China on Track to Install 230 GW of Solar and Wind Capacity in 2023
Wind and solar project investment is likely to touch $140 billion this year
China is on track to install a record-breaking 230 GW of wind and solar capacity in 2023, more than twice as many installations as in the U.S. and Europe, research firm Wood Mackenzie has said in a report.
Wind and solar project investment for China is expected to reach $140 billion by 2023, according to the ‘How China Became the Global Renewables Leader’ report.
China removed its preferential feed-in tariffs for renewable energy projects in 2022 as the price for wind and solar fell, saving the government hundreds of dollars.
Nearly $455 million has been budgeted for grid investment from 2021-2025, which is 60% more than the previous decade. This includes long-distance transmission lines over 1,000 km long, which have enabled the development of more than 100 GW of renewable energy in inland China.
Grid-connected energy storage has seen China emerge as a leader, with capacity expected to double from 2020 to 67 GW in 2023 and 300 GW in 2030.
Other government initiatives target grid flexibility. China has been criticized for a pipeline of over 200 GW of coal plants under development, but new policies have also led to the creation of a fleet of more than 100 GW of flexible plants that burn less coal and are designed to ramp up to backup intermittent renewables.
China has also released new policies on the demand side, such as higher peak pricing and setting targets for 50-80 GW of Demand Side Management or “virtual power plants” by 2025, the report said.

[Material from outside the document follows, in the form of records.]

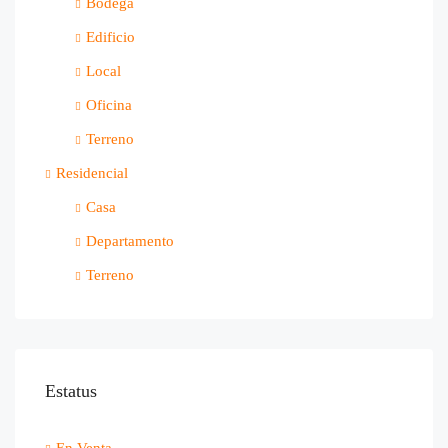
Bodega
Edificio
Local
Oficina
Terreno
Residencial
Casa
Departamento
Terreno
Estatus
En Venta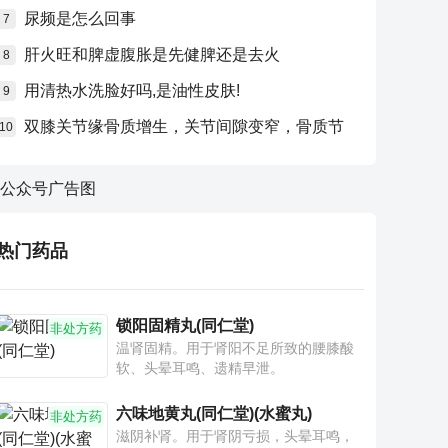
尿频是怎么回事
7
肝火旺和脾虚腹胀是先健脾还是去火
8
用清热水洗脸好吗,是油性皮肤!
9
双膝关节缘骨质增生，关节间隙变窄，骨质节
10
热门药品
锁阳固精丸(同仁堂)
非处方药
温肾固精。用于肾阳不足所致的腰膝酸
软、头晕耳鸣、遗精早泄。
六味地黄丸(同仁堂)(水蜜丸)
非处方药
滋阴补肾。用于肾阴亏损，头晕耳鸣，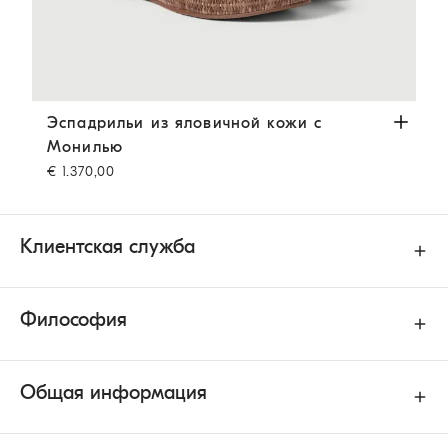
Эспадрильи из яловичной кожи с Монилью
Темно-кор
Эспадрильи из яловичной кожи с
Монилью
€ 1.370,00
Клиентская служба
Философия
Общая информация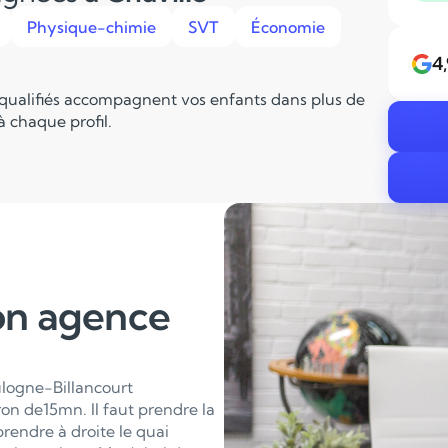
Physique-chimie
SVT
Économie
4
 qualifiés accompagnent vos enfants dans plus de
 chaque profil.
on agence
oulogne-Billancourt
on de15mn. Il faut prendre la
rendre à droite le quai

Coal’s proportion in electricity production has steadily declined, having dropped by 10% over the previous five years to 55%. Nuclear power accounted for most of the remaining reduction, with renewable energy making about 80% of the total.
Low solar and wind curtailment rates, which reached 2% and 4% in 2022, have aided the growth of renewable energy sources. This greatly improves project economics compared to the curtailment of over 10% experienced before 2020.
Declining interest rates have increased falling costs in China, low energy costs, fierce competition among local suppliers, and government support for manufacturing and, research and development.
Alex Whitworth, Vice President and head of Asia Pacific Power and Renewables research at Wood Mackenzie, said: “While other markets are moderating renewables targets, China has pushed up its 2025 wind and solar outlook by 43% or 380 GW in just a few years.”
“China’s end-user power prices are less than half those in Europe or Australia, and this supports a strong competitive edge in global trade. The China power market is now larger than that of Europe and the US combined, so if it can succeed in transitioning to a high share of intermittent renewables while maintaining stable prices, that would be a historic achievement,” Whitworth added.